Metal Gear Solid V: Ground Zeroes – premiera i…afera

0
229
Rate this post
Jutrzejszy dzień to okazja do świętowania dla każdego fana twórczości H. Kojimy, jest to bowiem data premiery długo wyczekiwanego prologu do piątej części Metal Gear Solid, opatrzonego podtytułem Ground Zeroes. Wokół tego tytułu już jakiś czas temu pojawiło się mnóstwo niedomówień i kontrowersji, jednak wczorajszy tekst, który przeczytałem przebił wszystko co widziałem do tej pory i zainspirował mnie do napisania tego krótkiego felietonu. O czym mówię? Ano o „recenzji”, która pojawiła się na zagranicznym portalu Examiner. [edit: tekst zniknął bez żadnego słowa wyjaśnienia ze strony]Autor radośnie chwali się, że udało mu się otrzymać grę przed premierą, sypie spojlerami na lewo i prawo, a następnie wystawia najniższą notę, bo przejście głównej misji zajęło mu około 25 minut. Ok, wszystko rozumiem, ale ktoś, kto w komentarzach bez najmniejszego oporu oznajmia czytelnikom, że nie chciało mu się przechodzić gry po raz kolejny na inne sposoby, ani nawet zabierać się za poboczne misje nie powinien zajmować się recenzowaniem. W tekście zabrakło jakichkolwiek informacji na temat tego jak wygląda gra, czy gameplay różni się od poprzednich części serii, czy Kiefer Sutherland sprawdza się jako Solid Snake, czyli elementarnych części składowych każdej, normalnej recenzji. Nie jest to tylko moje zdanie, wystarczy rozwinąć znajdujące się pod ową „recenzją” komentarze aby zobaczyć, że wiele osób jest  z tego tekstu niezadowolonych.I chociaż mogłoby się wydawać, że moja publikacja będzie tylko i wyłącznie krytyką tekstu Luisa Santosa, to jednak chciałem też poruszyć temat samej gry. Metal Gear Solid V: Ground Zeroes jest tytułem trudnym do zrecenzowania, głównie z tego względu, że tak naprawdę nie wiadomo jak go potraktować. Króciutki prolog, płatne demo technologiczne, grywalny trailer? Można podejść do tego w ten sposób, ale z drugiej strony ukończenie gry na 100%, z uwzględnieniem wszystkich możliwości zaoferowanych przez twórców ma zająć tyle samo, o ile nie więcej czasu jak przejście innych, normalnych produkcji. Z tego zresztą słynie seria Metal Gear Solid – nawet po przejściu poprzednich części kilka razy wciąż mogliśmy odkrywać nowe, niezauważone wcześniej rzeczy.

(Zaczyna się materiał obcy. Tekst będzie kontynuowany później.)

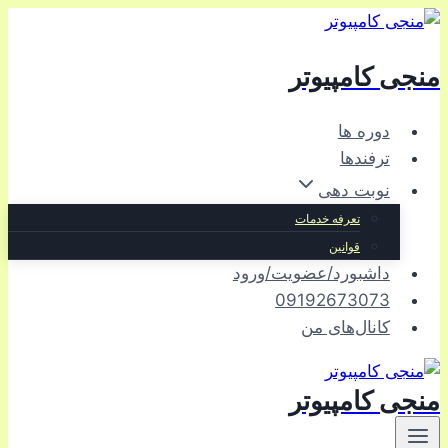
بازگشت
به
منجی کامپیوتر
محتوا
دوره ها
ترفندها
نوبت دهی
تعرفه خدمات
قوانین
داشبورد/عضویت/ورود
09192673073
کانال‌های من
منجی کامپیوتر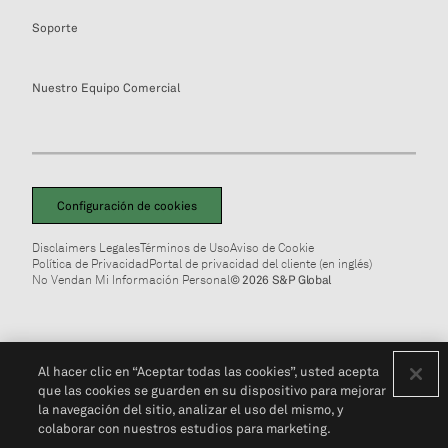
Soporte
Nuestro Equipo Comercial
Configuración de cookies
Disclaimers Legales
Términos de Uso
Aviso de Cookie
Política de Privacidad
Portal de privacidad del cliente (en inglés)
No Vendan Mi Información Personal
© 2026 S&P Global
Al hacer clic en “Aceptar todas las cookies”, usted acepta
que las cookies se guarden en su dispositivo para mejorar
la navegación del sitio, analizar el uso del mismo, y
colaborar con nuestros estudios para marketing.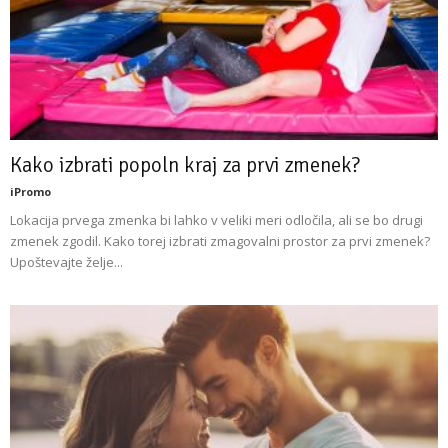
Kako izbrati popoln kraj za prvi zmenek?
iPromo
Lokacija prvega zmenka bi lahko v veliki meri odločila, ali se bo drugi
zmenek zgodil. Kako torej izbrati zmagovalni prostor za prvi zmenek?
Upoštevajte želje...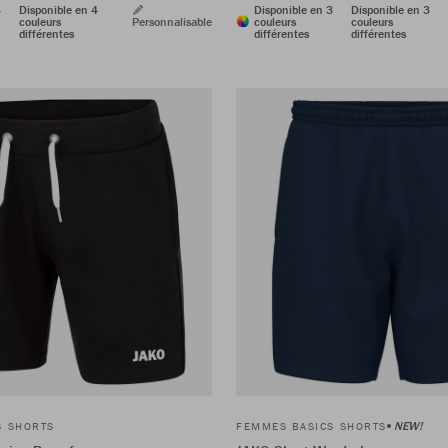
4
Disponible en 4
Disponible en 3
Disponible en 3
couleurs
Personnalisable
couleurs
couleurs
différentes
différentes
différentes
NEW!
S SHORTS
FEMMES BASICS SHORTS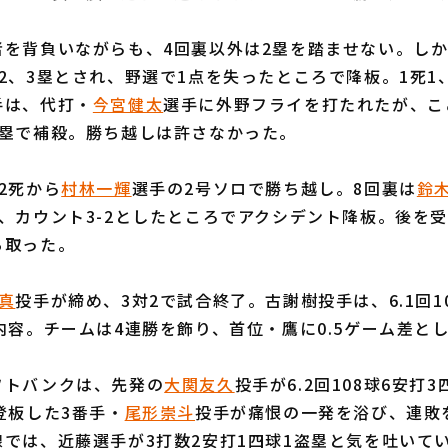
を背負いながらも、4回裏以外は2塁を踏ませない。しか
2、3塁とされ、野選で1点を失ったところで降板。1死1
手は、代打・
今宮健太
選手に外野フライを打たれたが、こ
本塁で補殺。勝ち越しは許さなかった。
2死から
村林一輝
選手の2号ソロで勝ち越し。8回裏は
鈴
、カウント3-2としたところでアクシデント降板。後を
ち取った。
真
投手が締め、3対2で試合終了。古謝樹投手は、6.1回1
内容。チームは4連勝を飾り、首位・鷹に0.5ゲーム差と
トバンクは、先発の
大関友久
投手が6.2回108球6安打
登板した3番手・
尾形崇斗
投手が痛恨の一発を浴び、連敗
では、近藤選手が3打数2安打1四球1盗塁と気を吐いて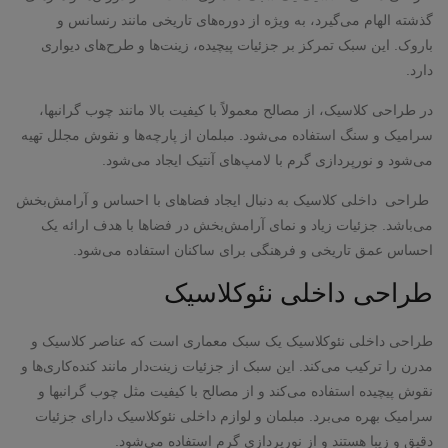
گذشته الهام می‌گیرد، به ویژه از دوره‌های تاریخی مانند رنسانس و
باروک. این سبک تمرکز بر جزئیات پیچیده، زینت‌ها و طرح‌های دیواری
دارد.
در طراحی کلاسیک، از مصالح معمولاً با کیفیت بالا مانند چوب گرانبها،
سرامیک و سنگ استفاده می‌شود. مبلمان از پارچه‌ها و نقوش مجلل تهیه
می‌شود و نورپردازی گرم با لامپ‌های آنتیک ایجاد می‌شود.
طراحی داخلی کلاسیک به دنبال ایجاد فضاهای با احساس و آرامش‌بخش
می‌باشد. جزئیات زیاد و نمای آرامش‌بخش در فضاها با هدف ارائه یک
احساس عمق تاریخی و فرهنگی برای ساکنان استفاده می‌شود.
طراحی داخلی نئوکلاسیک
طراحی داخلی نئوکلاسیک یک سبک معماری است که عناصر کلاسیک و
مدرن را ترکیب می‌کند. این سبک از جزئیات زینت‌دار مانند کنده‌کاری‌ها و
نقوش پیچیده استفاده می‌کند و از مصالح با کیفیت مثل چوب گرانبها و
سرامیک بهره می‌برد. مبلمان و لوازم داخلی نئوکلاسیک دارای جزئیات
دقیق و زیبا هستند و از نورپردازی گرم استفاده می‌شود.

Wydaje mi się, że podstawowym problemem Ground Zeroes jest to, że ludzie zachęceni naprawdę pięknymi trailerami oczekują czegoś więcej – już teraz chcieliby zagrać w pełny tytuł, na który przyjdzie nam jednak jeszcze poczekać. Nie bez znaczenia jest też cena, chociaż została ona obniżona, to jednak 79 zł za grę tak krótką (mówię o główny wątku, żeby nie było niedomówień) wydaje się być naprawdę dużą kwotą. Mimo wszystko radziłbym jednak wszystkim poczekać na rzetelne opinie, a nie kierować się tylko i wyłącznie wylewaniem jadu przez osoby, które chciałyby być nazywane recenzentami.

Przydałoby się jakieś zakończenie…cóż, od siebie napisze tylko tyle – jeśli chcecie trudnić się recenzowaniem gier, filmów, czegokolwiek, to podchodźcie do sprawy z sercem. Zjechać grę z błotem też trzeba umieć, nie zapominając przy tym o sensownym uzasadnieniu.